(WORKING DATA)

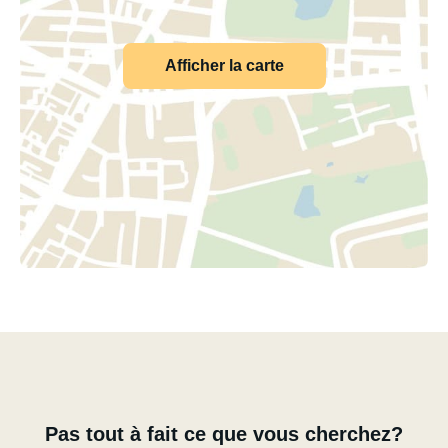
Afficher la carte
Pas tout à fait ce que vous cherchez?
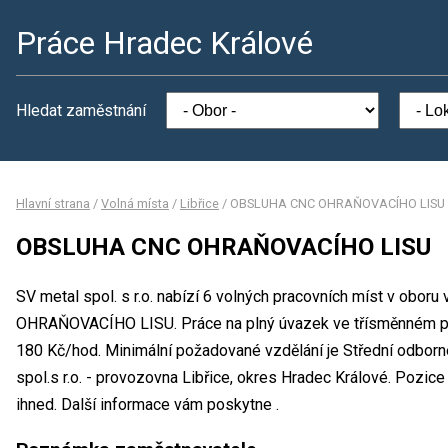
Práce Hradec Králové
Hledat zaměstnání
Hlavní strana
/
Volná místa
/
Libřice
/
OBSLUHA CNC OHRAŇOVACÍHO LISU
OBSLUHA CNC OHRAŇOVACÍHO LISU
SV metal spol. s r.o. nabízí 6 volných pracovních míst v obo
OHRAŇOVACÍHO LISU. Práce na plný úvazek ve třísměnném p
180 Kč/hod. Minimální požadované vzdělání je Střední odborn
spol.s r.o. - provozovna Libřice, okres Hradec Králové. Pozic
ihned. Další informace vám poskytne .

(End WORKING DATA)
(WORKING DATA)

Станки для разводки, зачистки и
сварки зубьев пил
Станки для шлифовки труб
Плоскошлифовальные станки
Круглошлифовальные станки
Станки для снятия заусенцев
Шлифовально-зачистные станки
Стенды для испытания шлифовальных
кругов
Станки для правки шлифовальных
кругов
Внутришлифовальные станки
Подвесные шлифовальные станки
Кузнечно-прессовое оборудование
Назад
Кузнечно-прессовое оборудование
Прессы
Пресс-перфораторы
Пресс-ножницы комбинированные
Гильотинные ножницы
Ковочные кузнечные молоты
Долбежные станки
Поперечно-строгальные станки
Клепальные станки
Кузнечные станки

(End WORKING DATA)
(WORKING DATA)

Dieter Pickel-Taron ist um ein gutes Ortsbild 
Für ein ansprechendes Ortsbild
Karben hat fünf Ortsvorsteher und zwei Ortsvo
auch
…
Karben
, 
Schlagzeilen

(End WORKING DATA)

• _BRIEF_: Using only the entries above, output the line with "Ковочные кузнечные молоты", the line with "Кузнечные станки", and all lines between them, exactly as they stand.

• _PROBLEM SOLUTION_:
Ковочные кузнечные молоты
Долбежные станки
Поперечно-строгальные станки
Клепальные станки
Кузнечные станки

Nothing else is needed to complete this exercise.